I’ve not talked with Grot about this, but I did talk with Sonnet 4.5, and the (low) quality of the response, as well as “classical search engines” results for the error message in my original post being for a different issue/context is why I made this thread in the first place.

edit: to be clear, I understand the alert condition can only be evaluated on a single value, I am not asking or arguing about that.


¹ And the Terraform resource in my original post had this attribute under model.conditions.0 in the second data block:

reducer = {
  params = [],
  type   = "last"
},

Which I removed because I didn’t understand how it made any sense.

Hi again @lopter,

You didn’t sound negative. I agree the format isn’t obvious, and it’s not properly documented (which is why I recommended learning by using the UI).

You wrote:

means you are doing a range query (unless you have instant = true that is) and you therefore end up with multiple values and violate point ① documented at Queries and conditions:

DOC: The query returns a collection of time series, where each series must be reduced to a single numeric value for evaluating the alert condition.

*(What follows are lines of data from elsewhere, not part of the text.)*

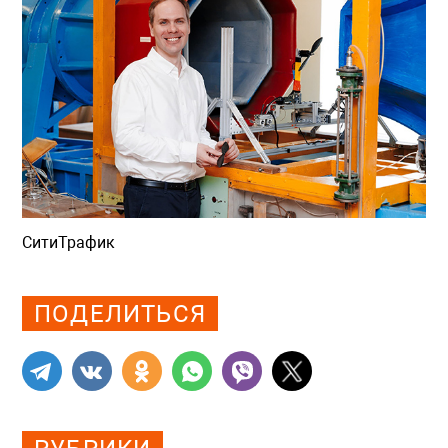
СитиТрафик
Просмотров: 406
ПОДЕЛИТЬСЯ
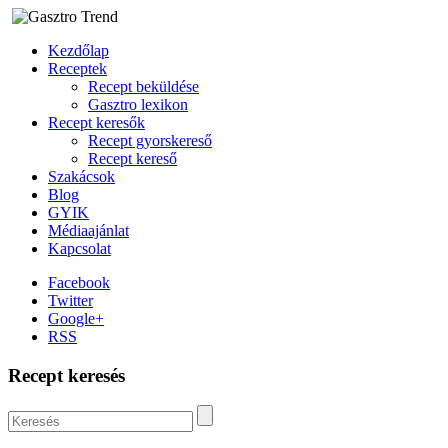
Kezdőlap
Receptek
Recept beküldése
Gasztro lexikon
Recept keresők
Recept gyorskereső
Recept kereső
Szakácsok
Blog
GYIK
Médiaajánlat
Kapcsolat
Facebook
Twitter
Google+
RSS
Recept keresés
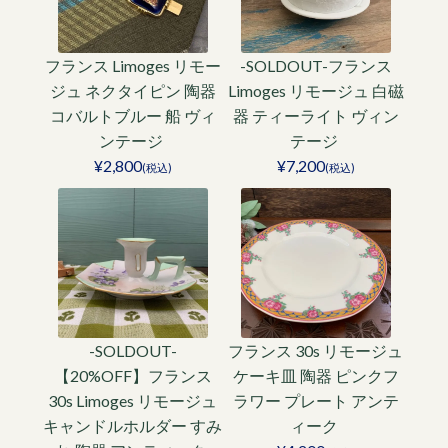
フランス Limoges リモー
-SOLDOUT-フランス
ジュ ネクタイピン 陶器
Limoges リモージュ 白磁
コバルトブルー 船 ヴィ
器 ティーライト ヴィン
ンテージ
テージ
¥2,800
¥7,200
(税込)
(税込)
-SOLDOUT-
フランス 30s リモージュ
【20%OFF】フランス
ケーキ皿 陶器 ピンクフ
30s Limoges リモージュ
ラワー プレート アンテ
キャンドルホルダー すみ
ィーク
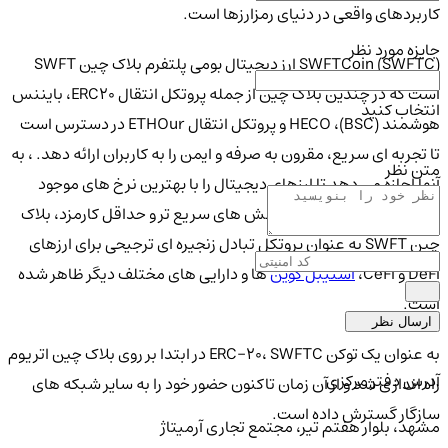
کاربردهای واقعی در دنیای رمزارزها است.
جایزه مورد نظر
SWFTCoin (SWFTC) ارز دیجیتال بومی پلتفرم بلاک چین SWFT
است که در چندین بلاک چین از جمله پروتکل انتقال ERC20، بایننس
انتخاب کنید
هوشمند (BSC)، HECO و پروتکل انتقال ETHOur در دسترس است
تا تجربه ای سریع، مقرون به صرفه و ایمن را به کاربران ارائه دهد. ، به
متن نظر
آنها اجازه می دهد تا ارزهای دیجیتال را با بهترین نرخ های موجود
مبادله کنند. با سرعت تراکنش های سریع تر و حداقل کارمزد، بلاک
چین SWFT به عنوان پروتکل تبادل زنجیره ای ترجیحی برای ارزهای
DeFi و CeFi،
استیبل کوین
ها و دارایی های مختلف دیگر ظاهر شده
است.
ارسال نظر
به عنوان یک توکن ERC-20، SWFTC در ابتدا بر روی بلاک چین اتریوم
آدرس دفتر مرکزی
راه اندازی شد و از آن زمان تاکنون حضور خود را به سایر شبکه های
سازگار گسترش داده است.
مشهد، بلوار هفتم تیر، مجتمع تجاری آرمیتاژ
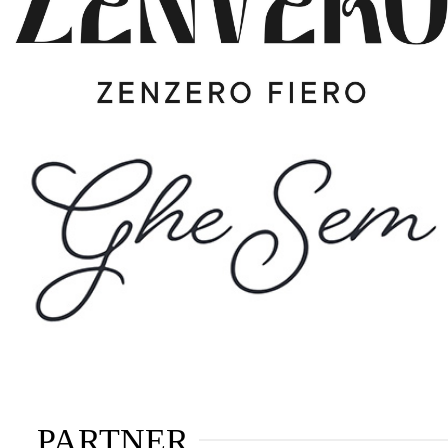
PARTNER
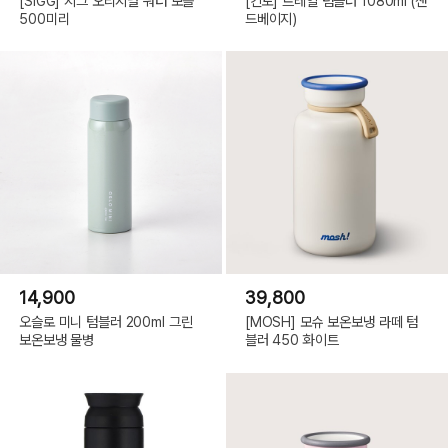
[SIGG] 지그 오리지널 워터 보틀
[킨토] 트레일 텀블러 1080ml (샌
500미리
드베이지)
14,900
39,800
오슬로 미니 텀블러 200ml 그린
[MOSH] 모슈 보온보냉 라떼 텀
보온보냉 물병
블러 450 화이트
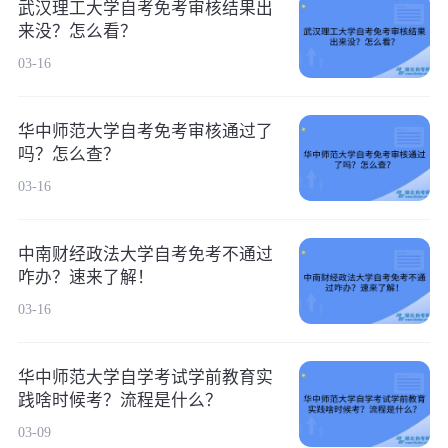
武汉理工大学自考免考审核结果出
来没？怎么看？
03-16
华中师范大学自考免考审核通过了
吗？怎么查？
03-16
中南财经政法大学自考免考不通过
咋办？速来了解！
03-16
华中师范大学自学考试学前教育实
践啥时候考？流程是什么？
03-09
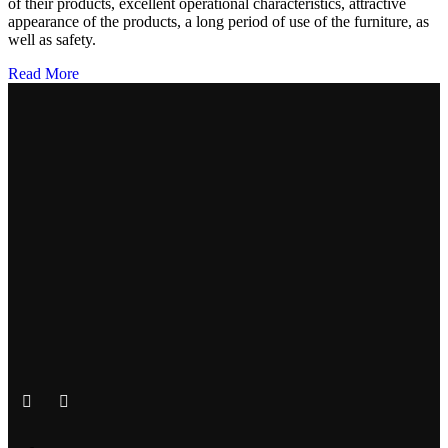
of their products, excellent operational characteristics, attractive
appearance of the products, a long period of use of the furniture, as
well as safety.
Read More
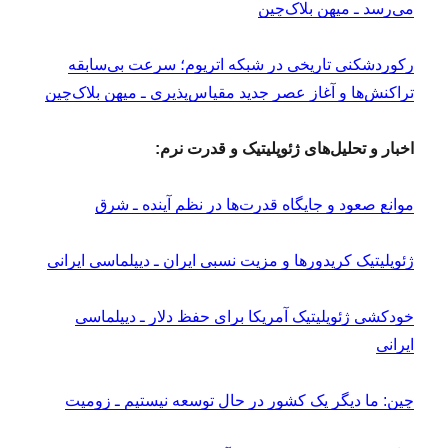
می‌رسد ـ میهن بلاک‌چین
رکوردشکنی تاریخی در شبکه اتریوم؛ سرعت بی‌سابقه
تراکنش‌ها و آغاز عصر جدید مقیاس‌پذیری ـ میهن بلاک‌چین
اخبار و تحلیل‌های ژئوپلیتیک و قدرت نرم:
موانع صعود و جایگاه قدرت‌ها در نظم آینده ـ شرق
ژئوپلیتیک کریدورها و مزیت نسبی ایران ـ دیپلماسی ایرانی
خودکشی ژئوپلیتیک آمریکا برای حفظ دلار ـ دیپلماسی
ایرانی
چین: ما دیگر یک کشور در حال توسعه نیستیم ـ زومیت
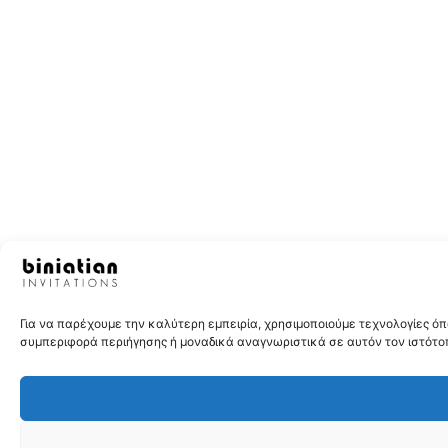
Για να παρέχουμε την καλύτερη εμπειρία, χρησιμοποιούμε τεχνολογίες 
συμπεριφορά περιήγησης ή μοναδικά αναγνωριστικά σε αυτόν τον ιστότοπ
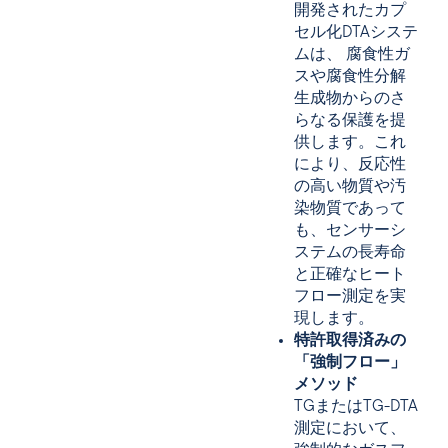
開発されたカプ
セル化DTAシステ
ムは、 腐食性ガ
スや腐食性分解
生成物からのさ
らなる保護を提
供します。これ
により、反応性
の高い物質や汚
染物質であって
も、センサーシ
ステムの長寿命
と正確なヒート
フロー測定を実
現します。
特許取得済みの
「強制フロー」
メソッド
TGまたはTG-DTA
測定において、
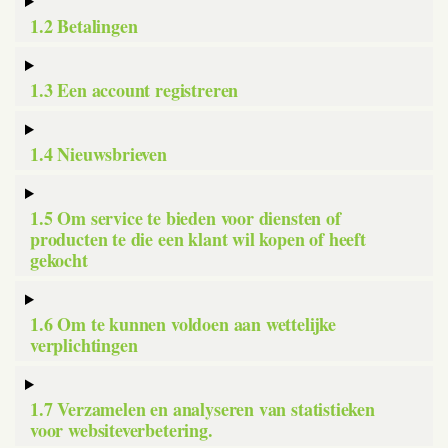
1.2 Betalingen
1.3 Een account registreren
1.4 Nieuwsbrieven
1.5 Om service te bieden voor diensten of
producten te die een klant wil kopen of heeft
gekocht
1.6 Om te kunnen voldoen aan wettelijke
verplichtingen
1.7 Verzamelen en analyseren van statistieken
voor websiteverbetering.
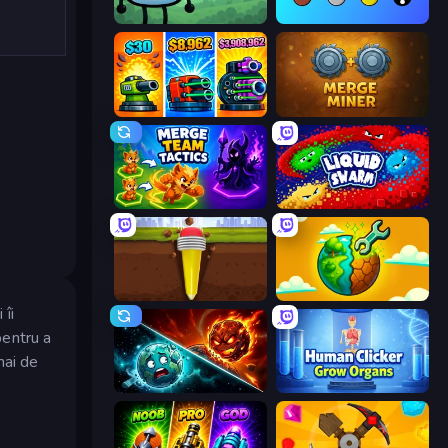
Merge & Fight
Merge Tools - Merge and Dig
Pumpkin Defense: Merge Cannon
Merge Miner
Merge Team Tactics
Liquid Swarm
Pen Dig
Land Explorers: Merge & Build
 îi
pentru a
mai de
PlanetCrush 2
Human Clicker: Grow Organs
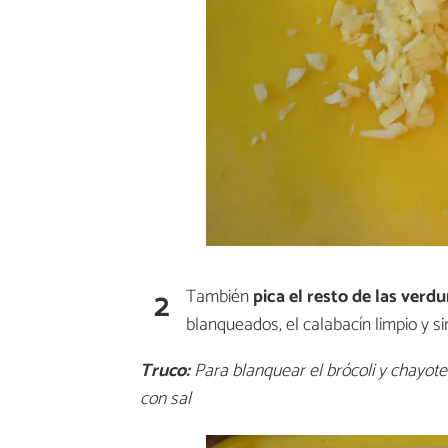
2
También
pica el resto de las verdu
blanqueados, el calabacín limpio y s
Truco:
Para blanquear el brócoli y chayote
con sal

That doc sentence could be clearer. The initial query does not need to return a reduced value. The important distinction is:

  • The initial query can return a time series (or multiple time series).

  • Normally, a reduce expression then reduces all data points in the time series to a single numeric value for the alert condition.

The initial query could also provide the reduced value — I guess this is where you’re running into an issue.

I’d still suggest using the UI to get it working first, and then exporting the Terraform (TH) code. I believe this workflow will make things easier.

If you want, ping me on Slack and I’ll try to help if I can replicate the issue.